Identifying D4T Resistance

Brendan Larder from Virco reported here that he has developed a computer system model for identifying d4T resistance. Previously, it has been widely recognized that d4T resistance was very difficult to characterize and identify. Here is his abstract.

The complexity and diversity of HIV drug resistance mutation patterns makes it difficult to interpret genotypic testing results. This is especially in the case for d4T resistance, where associating specific mutations to phenotypic resistance remains a challenge. We present a systematic method to investigate the relationship between mutation patterns and corresponding phenotypic resistance using neural networks. In this study, three neural network models were developed to investigate how mutation patterns influence d4T resistance.
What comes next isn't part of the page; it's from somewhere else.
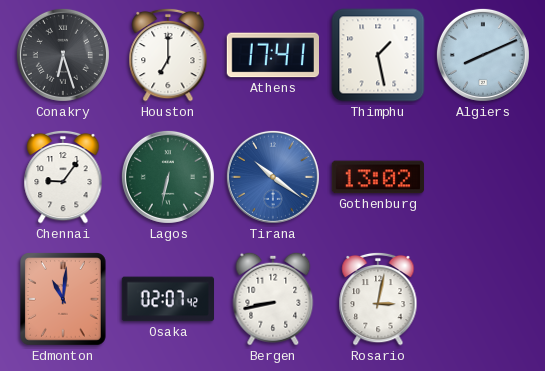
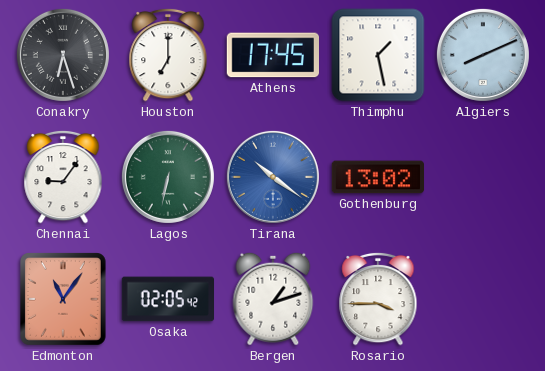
Athens: 17:41 -> 17:45
Edmonton: 11:01 -> 11:06
Osaka: 02:07 -> 02:05
Bergen: 8:43 -> 1:12
Rosario: 3:02 -> 3:45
One model was based on the 9 RT mutations listed in the Stanford sequence database associated with d4T resistance (62V, 69D, 69N, 69SXX, 75I, 75T, 116Y and 151M). The other were based on adding either 17 or 51 extra RT mutations present at relatively high frequency in d4T resistance samples in our relational database. To train and test these neural network models, we used a total of 2286 samples, 188 of which were randomly selected as a test data set. An optimal solution for each of the models was obtained using the same training and testing data sets.

The results demonstrated that the 9-mutation model gave a low resistance prediction rate (46%) using the independent test data set and in fact it was even difficult to obtain reasonable concordance in the training set (42%). However, the 26- and 60- mutation models could be well trained and also provided a higher prediction rate (65% and 68%, respectively) for resistance (defined as > 3-fold increase relative to a sensitive control) using the test data set. In order to discover which mutations had contributed to this improved prediction, discordant samples from the 9-mutation model were identified and the corresponding genotypes were analysed.

In total, 15 additional mutations occurred in at least 30% of these samples, including 41L, 67N, 118I, 210W, 211K, 214F and 215Y. A number of these mutations had already been included in the 26- and 60-mutation models. In conclusion, these results show that at least 26 RT mutations may play a role in d4T resistance, including AZT resistance mutations. Refinement of these models should further enhance our understanding of the genetic basis of d4T phenotypic resistance.